This test was added by @JonHanna in https://github.com/dotnet/corefx/pull/14444


@JonHanna commented on Fri Apr 21 2017

Has something changed in TryEnsureSufficientExecutionStack in debug that maybe the test is catching, or is this a test configuration that is new?

When I change the stack size to 512K, this method passes

From https://github.com/dotnet/corefx/issues/17550#issuecomment-289816350 it would seem that it’ll pass with 512K because it won’t test what it’s trying to test. What happens with 192K?

We could up both the stacksize and the size of the tree compiled to keep it testing what it is there to test without, though that increases execution time and the point is to do a similar job to the slower CompileDeepTree_NoStackOverflow without spending so long that it impacts heavily on how long the test suite takes.

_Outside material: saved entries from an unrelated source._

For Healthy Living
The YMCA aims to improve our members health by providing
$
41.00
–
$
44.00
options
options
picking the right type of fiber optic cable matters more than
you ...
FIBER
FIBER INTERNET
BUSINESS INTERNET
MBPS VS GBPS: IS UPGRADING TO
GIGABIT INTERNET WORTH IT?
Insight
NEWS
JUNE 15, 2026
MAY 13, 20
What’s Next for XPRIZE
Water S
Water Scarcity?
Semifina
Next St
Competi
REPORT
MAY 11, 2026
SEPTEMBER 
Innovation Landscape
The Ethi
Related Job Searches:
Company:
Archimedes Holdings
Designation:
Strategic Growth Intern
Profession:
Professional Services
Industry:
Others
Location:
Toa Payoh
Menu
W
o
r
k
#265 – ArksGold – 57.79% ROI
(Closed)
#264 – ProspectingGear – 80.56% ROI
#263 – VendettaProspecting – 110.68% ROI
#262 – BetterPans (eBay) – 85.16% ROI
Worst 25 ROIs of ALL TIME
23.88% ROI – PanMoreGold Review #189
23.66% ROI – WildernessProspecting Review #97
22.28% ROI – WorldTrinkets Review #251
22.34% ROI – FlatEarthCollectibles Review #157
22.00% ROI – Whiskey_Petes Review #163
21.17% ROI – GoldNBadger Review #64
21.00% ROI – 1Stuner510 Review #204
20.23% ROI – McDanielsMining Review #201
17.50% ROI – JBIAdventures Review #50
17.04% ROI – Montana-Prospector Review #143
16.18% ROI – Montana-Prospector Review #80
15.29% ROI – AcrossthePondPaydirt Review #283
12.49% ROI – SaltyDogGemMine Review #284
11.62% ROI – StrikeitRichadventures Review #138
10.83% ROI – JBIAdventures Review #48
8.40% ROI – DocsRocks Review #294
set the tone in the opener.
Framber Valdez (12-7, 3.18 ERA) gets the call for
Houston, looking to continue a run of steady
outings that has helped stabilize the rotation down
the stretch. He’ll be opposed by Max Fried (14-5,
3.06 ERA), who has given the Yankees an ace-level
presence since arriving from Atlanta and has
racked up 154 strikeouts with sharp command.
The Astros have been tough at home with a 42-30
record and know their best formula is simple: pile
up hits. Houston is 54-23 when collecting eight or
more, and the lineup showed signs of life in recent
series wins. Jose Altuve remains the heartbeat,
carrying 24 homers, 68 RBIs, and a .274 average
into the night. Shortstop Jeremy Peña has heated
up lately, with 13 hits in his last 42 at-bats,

After a certain point the test no longer earns its keep, especially as there is that slower test being run on outerloop.


@parjong commented on Fri Apr 21 2017

@JonHanna Yes, this issue comes from a completely new configuration (x86/Linux Debug). CLR has been ported to x86/Linux. Recent CLR unittest result shows that debug build is stable, and thus we attempted to run FX unittest as the next step (checked/release build is under bring up).

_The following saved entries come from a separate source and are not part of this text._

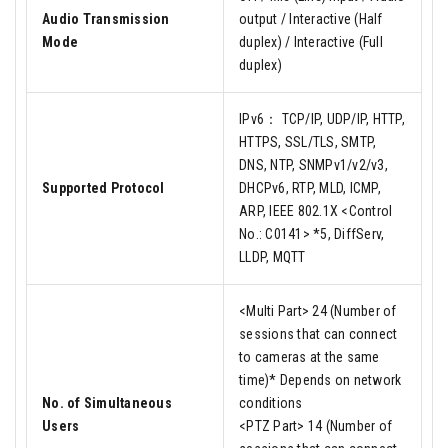
Audio Transmission
output / Interactive (Half
Mode
duplex) / Interactive (Full
duplex)
IPv6： TCP/IP, UDP/IP, HTTP,
HTTPS, SSL/TLS, SMTP,
DNS, NTP, SNMPv1/v2/v3,
Supported Protocol
DHCPv6, RTP, MLD, ICMP,
ARP, IEEE 802.1X <Control
No.: C0141> *5, DiffServ,
LLDP, MQTT
<Multi Part> 24 (Number of
sessions that can connect
to cameras at the same
time)* Depends on network
No. of Simultaneous
conditions
Users
<PTZ Part> 14 (Number of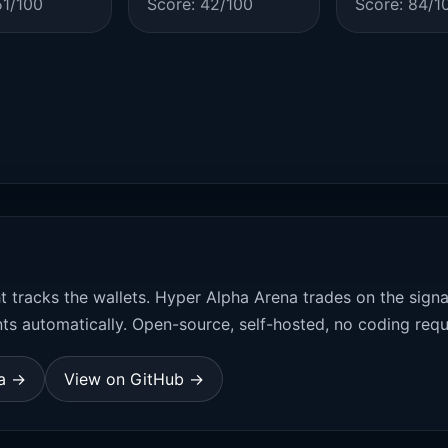
51/100
Score: 42/100
Score: 84/1
t tracks the wallets. Hyper Alpha Arena trades on the sign
ts automatically. Open-source, self-hosted, no coding requ
na →
View on GitHub →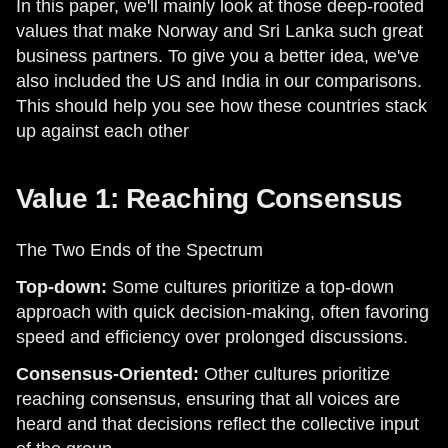
In this paper, we'll mainly look at those deep-rooted
values that make Norway and Sri Lanka such great
business partners. To give you a better idea, we've
also included the US and India in our comparisons.
This should help you see how these countries stack
up against each other
Value 1: Reaching Consensus
The Two Ends of the Spectrum
Top-down:
Some cultures prioritize a top-down
approach with quick decision-making, often favoring
speed and efficiency over prolonged discussions.
Consensus-Oriented:
Other cultures prioritize
reaching consensus, ensuring that all voices are
heard and that decisions reflect the collective input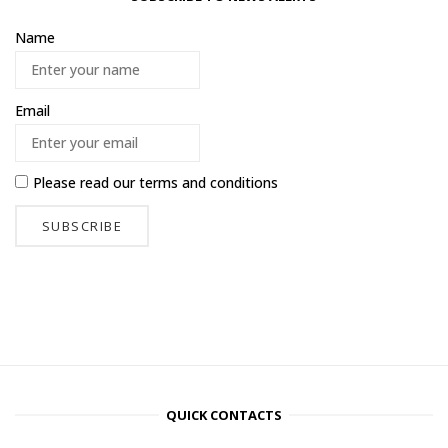
Name
Email
Please read our
terms and conditions
QUICK CONTACTS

@JonHanna commented on Fri Apr 21 2017

It would be worth temporarily taking the OuterLoop tag off this test’s outerloop cousin and seeing if it passes. If that one also fails then the problem is in TryEnsureSufficientExecutionStack on that configuration and the tests have found a bug. If that one fails then the innerloop test needs tweaking or disabling.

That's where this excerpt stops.